▶ **HOW TO COMPLETE THIS TASK**
Down to the last line, reproduce the data that follows, but skip the pictures.

▶ **INFORMATION SUPPLIED**
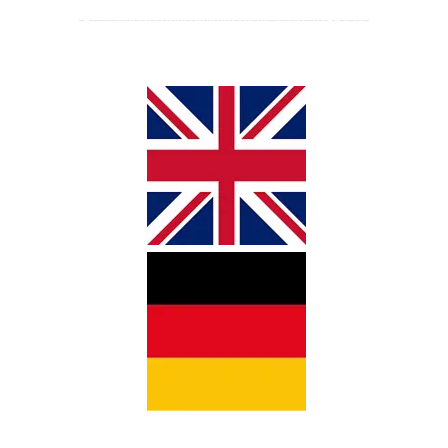
Häsch Froge? Rüefed Sie üs a: +41 79 563 71
77 | +254 729 541 350
EN
DE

▶ **RESPONSE FOR THIS EXERCISE**
Häsch Froge? Rüefed Sie üs a: +41 79 563 71
77 | +254 729 541 350
EN
DE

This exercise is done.